START Data for this exercise
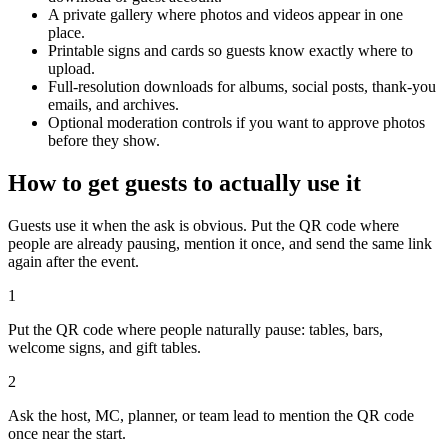
emails, and archives.
Optional moderation controls if you want to approve photos
before they show.
How to get guests to actually use it
Guests use it when the ask is obvious. Put the QR code where
people are already pausing, mention it once, and send the same link
again after the event.
1
Put the QR code where people naturally pause: tables, bars,
welcome signs, and gift tables.
2
Ask the host, MC, planner, or team lead to mention the QR code
once near the start.
3
Share the gallery link in the group chat before and after the event for
late uploads.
END Data for this exercise
Work order: Although the records include pictures, output only their text, exactly and completely.

Answer box:
emails, and archives.
Optional moderation controls if you want to approve photos
before they show.
How to get guests to actually use it
Guests use it when the ask is obvious. Put the QR code where
people are already pausing, mention it once, and send the same link
again after the event.
1
Put the QR code where people naturally pause: tables, bars,
welcome signs, and gift tables.
2
Ask the host, MC, planner, or team lead to mention the QR code
once near the start.
3
Share the gallery link in the group chat before and after the event for
late uploads.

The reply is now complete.